Essas tessituras presentes no trabalho constituem as suas dimensões invisíveis ou “penumbra”. É lugar onde são possíveis a reapreaciação e o julgamento dos procedimentos do trabalho, as re-normalizações. Há um incessante vaivém entre o micro do trabalho e o macro da vida social cristalizada, incorporada nessas normas (SCHWARTZ, 2011). A OCT (Organização Científica do Trabalho), ao instituir o one best way para ordenar as operações do trabalho, não pôde prever que há “furos nas normas”. Variações ainda permanecem e o trabalhador intervém nelas com consequências que extrapolam a fábrica ou o canteiro de obras. Esses furos das normas:

[...] engajam reconfigurações de maneiras de fazer, dos laços coletivos mais ou menos intensos, das aprendizagens, das redes de transmissão de saber fazer, dos valores do uso de si, da saúde no trabalho e, finalmente, reinterrogam — construindo ou destruindo — o que significa viver em conjunto. É, portanto, toda vida social que é surdamente recolocada em questão na oficina, no serviço, no canteiro de obra, para ser (re)disseminada pelos milhares de canais de sociabilidade com os outros espaços da vida social. (SCHWARTZ, 2011, p. 33)

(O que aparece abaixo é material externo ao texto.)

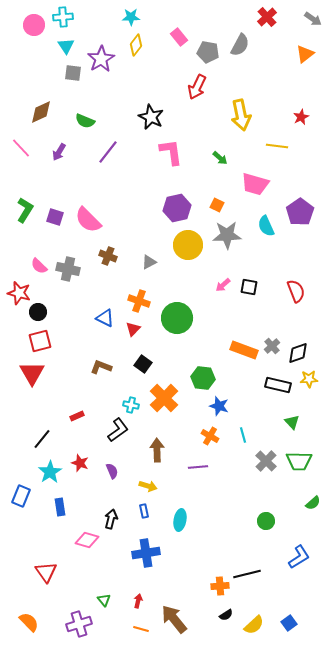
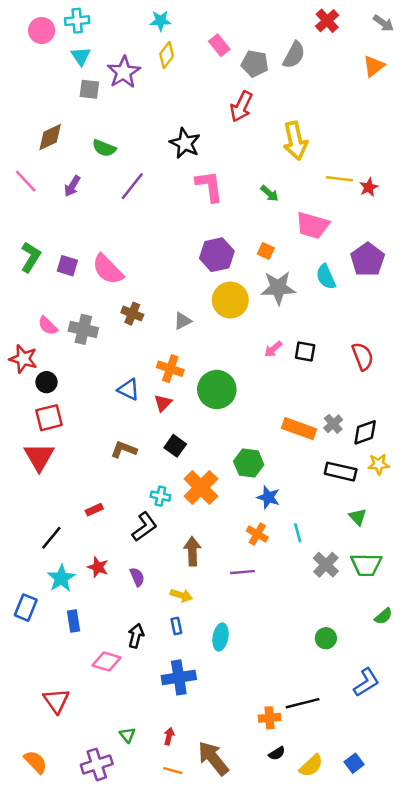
red star: (301, 117) -> (369, 187), moved

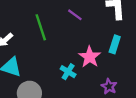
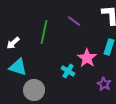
green line: (41, 27) -> (44, 32), turned 30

33 Segundo Daisy Cunha (2009), a ergonomia objetiva compreender o trabalho e sua transformação,

apoiando-se em diversas disciplinas e associando os conhecimentos produzidos por tais disciplinas e outros saberes coproduzidos com os trabalhadores em situações de trabalho.

Pensar o trabalho em sua “penumbra” é “fazer uso de si por si mesmo”, é pensar o mundo e toda a atividade humana como um enfrentamento de normas e re- normalizações que ocorre invisivelmente nas operações do trabalho, mas que continuam

[...] com as normas de vida que todo meio histórico veicula como misto de valores consensuais e valores contraditórios. [...] O que chamamos de ‘o trabalho’ e, mais particularmente, de trabalho stricto sensu é uma forma tardia, mas hoje complexa, ricamente crítica, desta atividade genérica. (SCHWARTZ, 2011, p. 34)

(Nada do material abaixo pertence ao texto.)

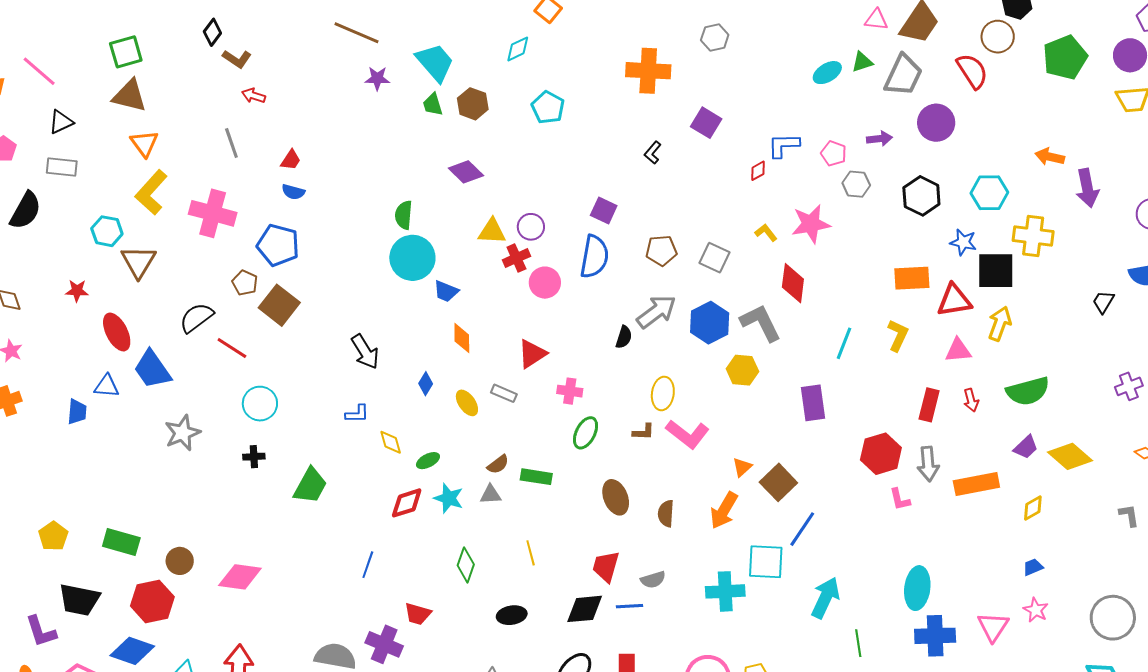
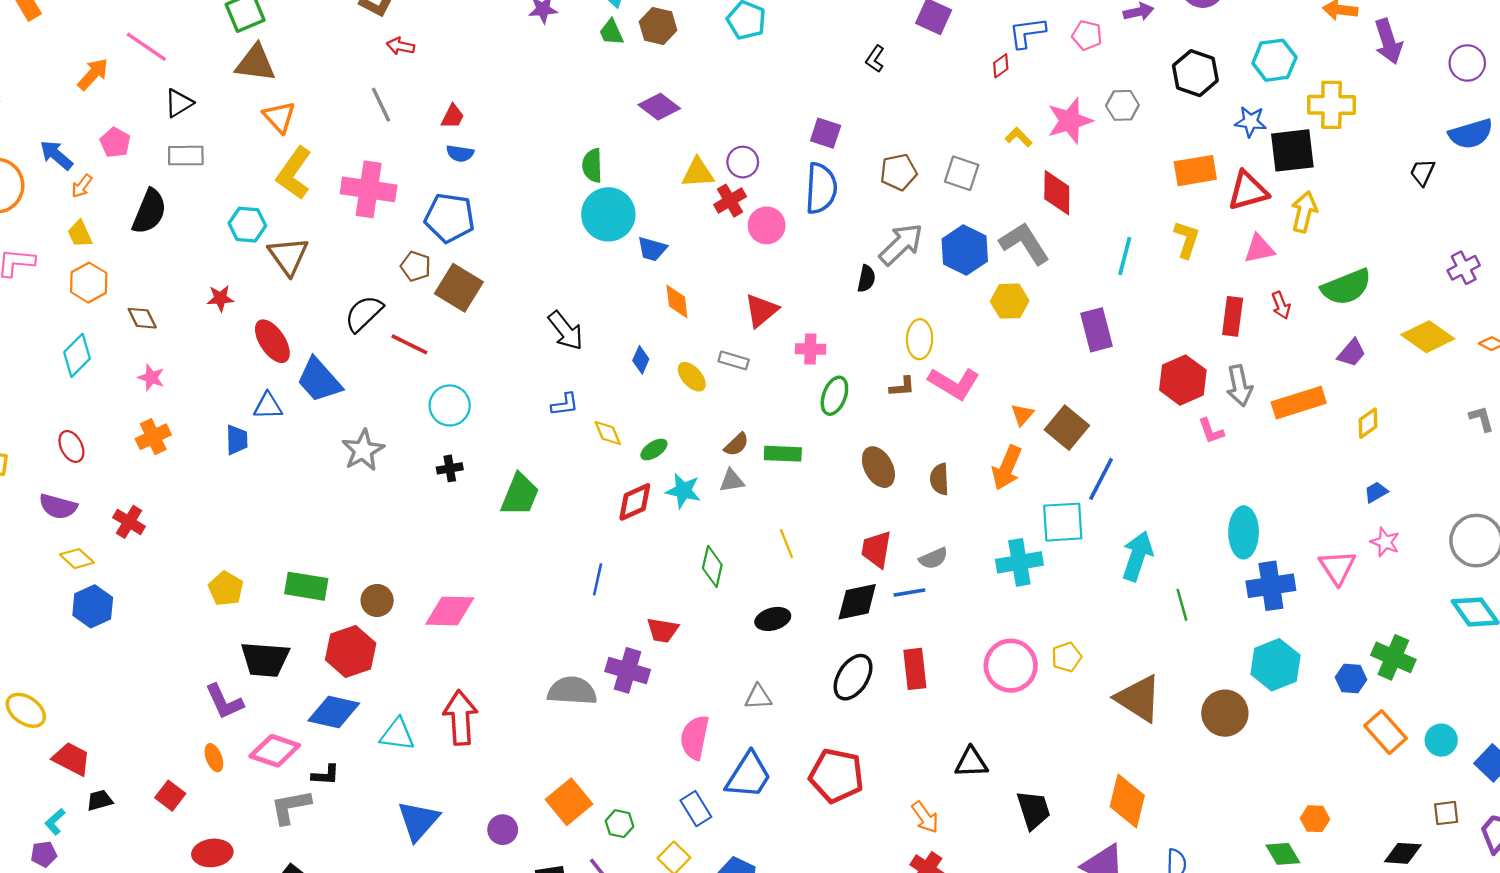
gray hexagon: (856, 184) -> (1122, 105), moved
yellow diamond: (1070, 456) -> (1428, 337), moved

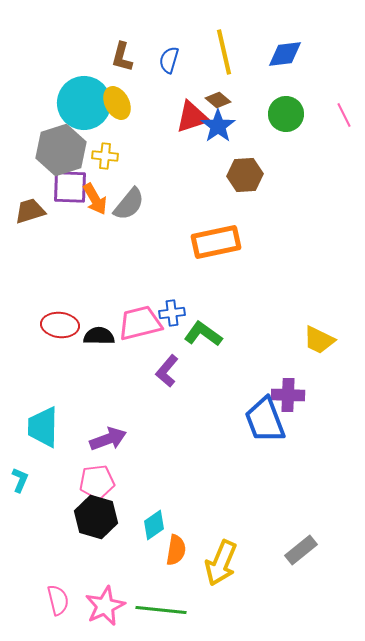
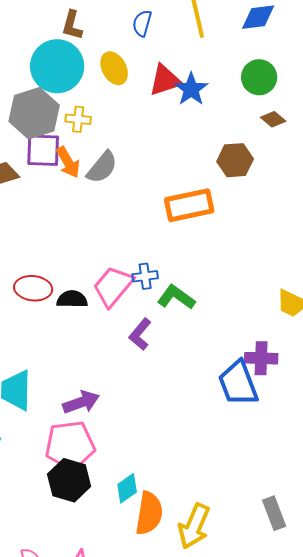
brown L-shape: (122, 57) -> (72, 25), moved
brown diamond: (218, 100) -> (273, 119), moved
yellow ellipse: (117, 103) -> (114, 68), moved
brown hexagon: (245, 175) -> (235, 160), moved
pink trapezoid: (140, 323) -> (113, 286), turned -36
pink pentagon: (97, 482) -> (70, 445), size x1.4
orange semicircle: (176, 550) -> (149, 513), size x1.4
gray rectangle: (301, 550) -> (274, 513), turned -72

O trabalho extrapola a noção que o tem apenas como atividade mercantil. A partir do questionamento ou da impossibilidade de que as normas ocupem todos os trâmites da vida, há espaço para re-normalizações. Essas têm como ponto inicial as atividades industriosas, mas “[...] contaminam o econômico, o social, o político, os modos de sociabilidade, de ligações ou de ‘desligamentos’ sociais” (SCHWARTZ, 2011, p. 34). Segundo Daisy Cunha, a perspectiva ergológica do trabalho nos permite pensar nos

dramas do uso de si representadas pelo trabalho, como “[...] experiências prenhes de

problemas de cidadania, pois recolocam sem cessar a questão dos valores que permeiam a atividade científica, o governo do trabalho e o viver em comum no território das cidades” (CUNHA, 2009 p. 8). A partir da interpretação da cidade enquanto lugar prioritariamente do trabalho, há possibilidades de que se construa, a partir da perspectiva do “trabalho” brevemente citada acima, enquanto elemento de reconfiguração social, uma requalificação da própria noção de cidade.

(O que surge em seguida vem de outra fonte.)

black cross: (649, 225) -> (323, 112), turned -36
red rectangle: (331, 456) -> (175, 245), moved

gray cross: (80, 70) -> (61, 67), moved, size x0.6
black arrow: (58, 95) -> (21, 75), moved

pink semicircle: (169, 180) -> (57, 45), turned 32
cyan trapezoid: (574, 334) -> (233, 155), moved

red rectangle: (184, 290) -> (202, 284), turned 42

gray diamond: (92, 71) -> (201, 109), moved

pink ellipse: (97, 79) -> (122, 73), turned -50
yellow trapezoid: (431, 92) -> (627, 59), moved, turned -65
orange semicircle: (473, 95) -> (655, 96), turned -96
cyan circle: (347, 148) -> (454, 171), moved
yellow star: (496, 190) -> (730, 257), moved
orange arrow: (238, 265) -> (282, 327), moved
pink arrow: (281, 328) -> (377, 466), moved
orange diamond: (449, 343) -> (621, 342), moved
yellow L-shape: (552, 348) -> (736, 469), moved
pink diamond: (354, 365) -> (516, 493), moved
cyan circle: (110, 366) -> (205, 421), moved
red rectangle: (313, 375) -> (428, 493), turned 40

Ana Fani A. Carlos (2001) defende que as relações sociais, construtoras de mundo, se dão através da apropriação do espaço e que, apesar de englobar o mundo do trabalho, não se encerra nele. Envolve também a produção da humanidade do homem. É possível, porém, que o mundo do trabalho adquira mais importância quando o percebemos extrapolando os termos da produção de mercadorias para tê-lo como categoria social multidimensional. Como pensar no cotidiano como elemento constitutivo da reprodução no mundo moderno da metrópole, sem atribuir grande importância ao “trabalho”? Nota- se que será preciso (re) pensar o mundo do trabalho, sua real dimensão no âmbito das práticas socioespaciais e enquanto uma experiência entendida também como lugar do agir humano. Conforme assinalam Daisy Moreira Cunha e João Bosco Laudares (2009), é possível que o trabalho seja um objeto transdisciplinar esperando re-conhecimento.

Nesse sentido, os autores enfatizam a centralidade do trabalho como categoria que explica o conjunto da vida social e a necessidade de avançar na compreensão das subjetividades pra além daquelas formadas pelo capital.